L’importance du « petit pied »
Le genre Australopithecus occupe une place essentielle dans l’histoire de l’évolution humaine. Ces hominidés vivaient il y a plus de deux millions d’années en Afrique, et même si des fossiles comme « Lucy » ont attiré l’attention du public, le squelette presque complet de Little Foot offre une vue sans précédent de leur anatomie.
Cependant, le crâne de Little Foot a été écrasé après avoir été enterré pendant 3,67 millions d’années, ce qui fait de la reconstruction un défi monumental. Le nouveau modèle, publié dans Comptes Rendus Palevol, donne enfin une image claire des traits du visage de l’hominine.

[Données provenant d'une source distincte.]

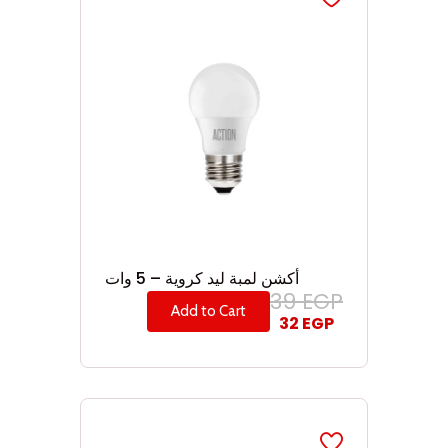
أكشن لمبة ليد كروية – 5 وات
39
EGP
Add to Cart
32
EGP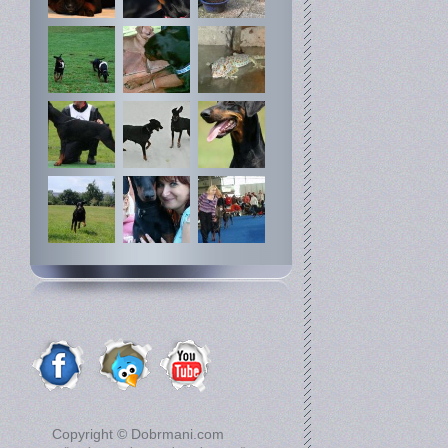
Copyright © Dobrmani.com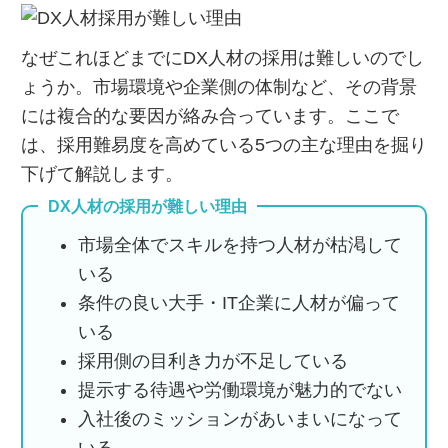
なぜこれほどまでにDX人材の採用は難しいのでし
ょうか。市場環境や企業側の体制など、その背景
には複合的な要因が絡み合っています。ここで
は、採用難易度を高めている5つの主な理由を掘り
下げて解説します。
DX人材の採用が難しい理由
市場全体でスキルを持つ人材が枯渇して
いる
条件の良い大手・IT企業に人材が偏って
いる
採用側の目利き力が不足している
提示する待遇や労働環境が魅力的でない
入社後のミッションがあいまいになって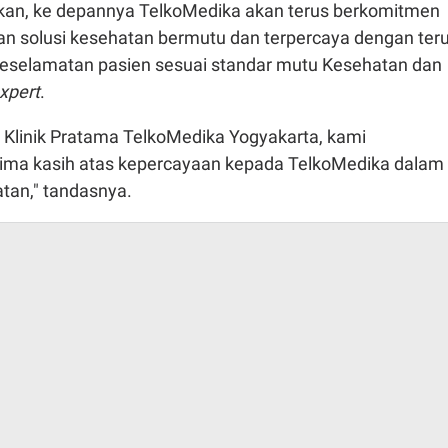
an, ke depannya TelkoMedika akan terus berkomitmen
an solusi kesehatan bermutu dan terpercaya dengan ter
selamatan pasien sesuai standar mutu Kesehatan dan
xpert
.
 Klinik Pratama TelkoMedika Yogyakarta, kami
ima kasih atas kepercayaan kepada TelkoMedika dalam
tan," tandasnya.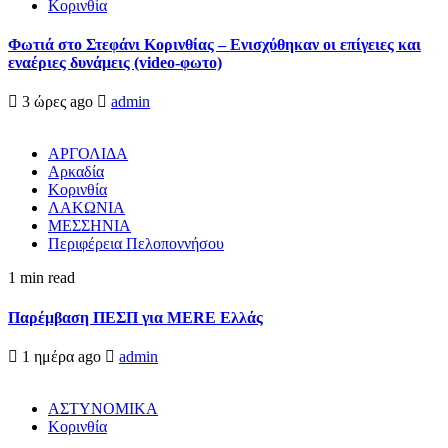
Κορινθία
Φωτιά στο Στεφάνι Κορινθίας – Ενισχύθηκαν οι επίγειες και
εναέριες δυνάμεις (video-φωτο)
3 ώρες ago
admin
ΑΡΓΟΛΙΔΑ
Αρκαδία
Κορινθία
ΛΑΚΩΝΙΑ
ΜΕΣΣΗΝΙΑ
Περιφέρεια Πελοποννήσου
1 min read
Παρέμβαση ΠΕΣΠ για MERE Ελλάς
1 ημέρα ago
admin
ΑΣΤΥΝΟΜΙΚΑ
Κορινθία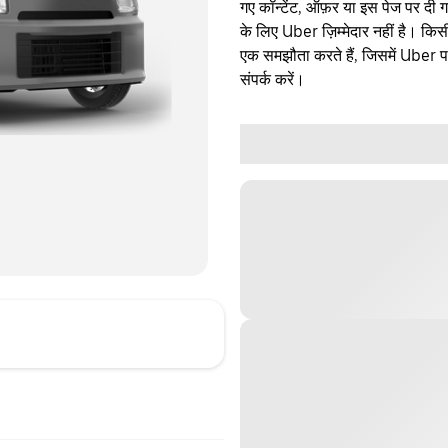
गए कॉन्टेंट, ऑफ़र या इस पेज पर दी ग
के लिए Uber ज़िम्मेदार नहीं है। क
एक समझौता करते हैं, जिसमें Uber पक्
संपर्क करें।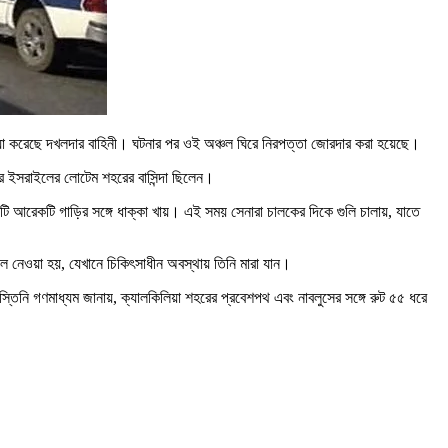
্যা করেছে দখলদার বাহিনী। ঘটনার পর ওই অঞ্চল ঘিরে নিরপত্তা জোরদার করা হয়েছে।
তর ইসরাইলের লোটেম শহরের বাসিন্দা ছিলেন।
 আরেকটি গাড়ির সঙ্গে ধাক্কা খায়। এই সময় সেনারা চালকের দিকে গুলি চালায়, যাতে
 নেওয়া হয়, যেখানে চিকিৎসাধীন অবস্থায় তিনি মারা যান।
্তিনি গণমাধ্যম জানায়, ক্যালকিলিয়া শহরের প্রবেশপথ এবং নাবলুসের সঙ্গে রুট ৫৫ ধরে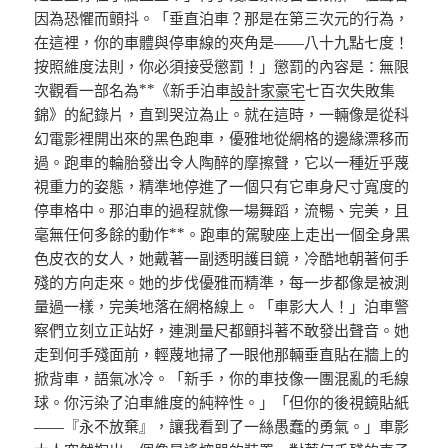
因為恐懼而顫抖。「垂直泊車？那是在第三次元的行為，
在這裡，你的車體與停車線的夾角是——八十九點七度！
按照維度法則，你必須接受懲罰！」懲罰的內容是：無限
次觀看一部名為**《新手泊車
設計家豪宅
七百次失敗集
錦》的紀錄片，直到哭泣為止。就在這時，一輛像是從科
幻電影裡開出來的黑色跑車，優雅地從網格的邊緣漂移而
過。跑車的輪胎發出令人陶醉的摩擦聲，它以一種近乎蔑
視重力的姿態，精準地停進了一個只有它車身尺寸寬度的
停車格中。那泊車的過程就像一場舞蹈，流暢、完美，且
毫無任何多餘的動作**。跑車的駕駛座上走出一個全身黑
色皮衣的女人，她戴著一副透明護目鏡，冷酷地朝著何手
殘的方向走來。她的步伐優雅而精準，每一步都像是被測
量過一樣，完美地落在網格線上。「車影大人！」泊車警
察們立刻立正站好，連測量尺都顫抖著不敢發出聲音。她
走到何手殘面前，輕蔑地掃了一眼他那輛垂直貼在牆上的
掀背車，語氣冰冷。「新手，你的車技像一團混亂的毛線
球。你污染了泊車維度的純粹性。」「但你的後視鏡貼紙
——『永不放棄』，讓我看到了一絲愚蠢的勇氣。」車影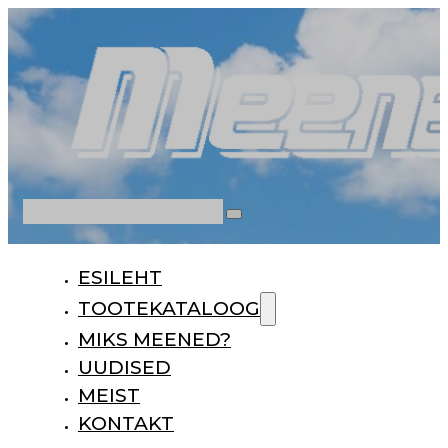
Otsi
ESILEHT
TOOTEKATALOOG
MIKS MEENED?
UUDISED
MEIST
KONTAKT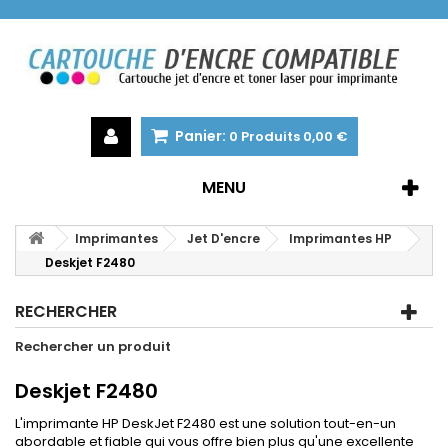
Panier:
0
Produits
0,00 €
MENU
Imprimantes
Jet D'encre
Imprimantes HP
Deskjet F2480
RECHERCHER
Rechercher un produit
Deskjet F2480
L'imprimante HP DeskJet F2480 est une solution tout-en-un
abordable et fiable qui vous offre bien plus qu'une excellente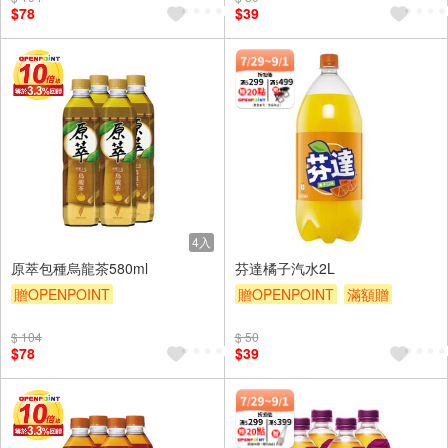
$78
$39
4入
原萃包種烏龍茶580ml
芬達橘子汽水2L
贈OPENPOINT
贈OPENPOINT
滿額贈
贈OPENPOINT
滿額贈
滿額9折
贈$200
$ 104
$ 50
滿額9折
贈$200
$78
$39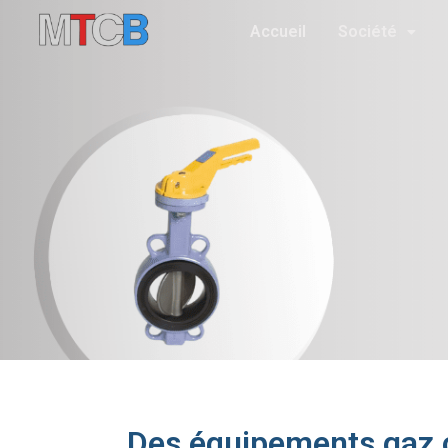
Accueil
Société
Des équipements gaz c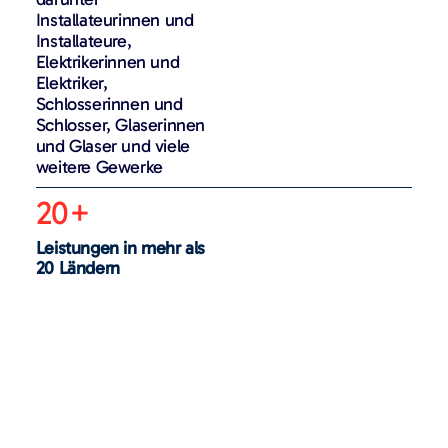
Installateurinnen und
Installateure,
Elektrikerinnen und
Elektriker,
Schlosserinnen und
Schlosser, Glaserinnen
und Glaser und viele
weitere Gewerke
20+
Leistungen in mehr als
20 Ländern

Principales conclusions de la reconstruction
Le visage reconstruit montre que Little Foot avait de grandes orbites, un trait partagé avec d’autres fossiles d’Australopithèque trouvés à travers l’Afrique. Cela suggère un certain degré de cohérence évolutive entre différentes régions.
“Le visage reconstruit révèle des caractéristiques fascinantes… ressemblant à celles d’autres espèces d’australopithèques vivant à la même époque en Afrique de l’Est”, explique l’auteur principal Amélie Beaudet, paléoanthropologue à PALEVOPRIM en France.
Cela signifie que malgré les variations régionales, les espèces Australopithecus partageaient des caractéristiques faciales essentielles, ce qui peut indiquer des adaptations communes à leur environnement.
Prochaines étapes de la recherche
L’équipe de Beaudet se concentre maintenant sur la restauration du reste du crâne de Little Foot, dans le but éventuel de reconstruire le cerveau. Cette recherche pourrait faire la lumière sur le développement cognitif et sur la manière dont les premiers hominidés se sont adaptés à leur environnement.
L’étude représente une première étape cruciale dans la compréhension de l’évolution du visage humain. En reconstituant l’anatomie de Little Foot, les scientifiques découvrent des indices plus profonds sur la façon dont nos premiers ancêtres ont vécu et évolué à travers l’Afrique.